Records for processing.
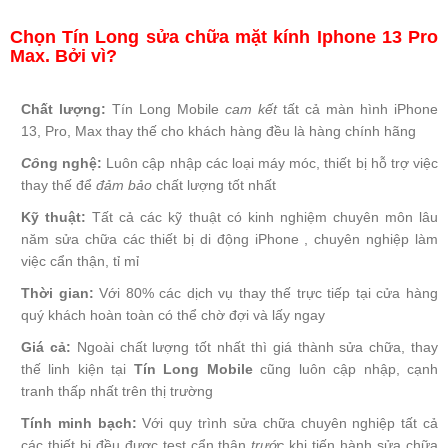
Chọn Tín Long sửa chữa mặt kính Iphone 13 Pro
Max. Bởi vì?
Chất lượng:
Tín Long Mobile
cam kết
tất cả màn hình iPhone
13, Pro, Max thay thế cho khách hàng đều là hàng chính hãng
Cô
ng nghệ:
Luôn cập nhập các loại máy móc, thiết bị hỗ trợ việc
thay thế để
đảm bảo
chất lượng tốt nhất
Kỹ thuật:
Tất cả các kỹ thuật có kinh nghiệm chuyên môn lâu
năm sửa chữa các thiết bị di động iPhone , chuyên nghiệp làm
việc cẩn thận, tỉ mỉ
Thời gian:
Với 80% các dịch vụ thay thế trực tiếp tại cửa hàng
quý khách hoàn toàn có thể chờ đợi và lấy ngay
Giá cả:
Ngoài chất lượng tốt nhất thì giá thành sửa chữa, thay
thế linh kiện tại
Tín Long Mobile
cũng luôn cập nhập, cạnh
tranh thấp nhất trên thị trường
Tính minh bạch:
Với quy trình sửa chữa chuyên nghiệp tất cả
các thiết bị đều được test cẩn thận
trước
khi tiến hành sửa chữa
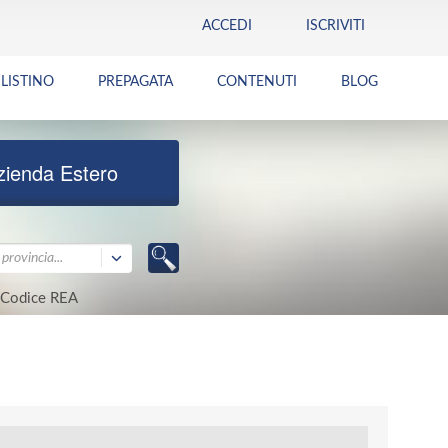
ACCEDI
ISCRIVITI
LISTINO
PREPAGATA
CONTENUTI
BLOG
zienda Estero
provincia...
Codice REA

Task goal.
Every line of the listing above is to be set down verbatim, without the pictures.

Reply.
Chọn Tín Long sửa chữa mặt kính Iphone 13 Pro
Max. Bởi vì?
Chất lượng:
Tín Long Mobile
cam kết
tất cả màn hình iPhone
13, Pro, Max thay thế cho khách hàng đều là hàng chính hãng
Cô
ng nghệ:
Luôn cập nhập các loại máy móc, thiết bị hỗ trợ việc
thay thế để
đảm bảo
chất lượng tốt nhất
Kỹ thuật:
Tất cả các kỹ thuật có kinh nghiệm chuyên môn lâu
năm sửa chữa các thiết bị di động iPhone , chuyên nghiệp làm
việc cẩn thận, tỉ mỉ
Thời gian:
Với 80% các dịch vụ thay thế trực tiếp tại cửa hàng
quý khách hoàn toàn có thể chờ đợi và lấy ngay
Giá cả:
Ngoài chất lượng tốt nhất thì giá thành sửa chữa, thay
thế linh kiện tại
Tín Long Mobile
cũng luôn cập nhập, cạnh
tranh thấp nhất trên thị trường
Tính minh bạch:
Với quy trình sửa chữa chuyên nghiệp tất cả
các thiết bị đều được test cẩn thận
trước
khi tiến hành sửa chữa
ACCEDI
ISCRIVITI
LISTINO
PREPAGATA
CONTENUTI
BLOG
zienda Estero
provincia...
Codice REA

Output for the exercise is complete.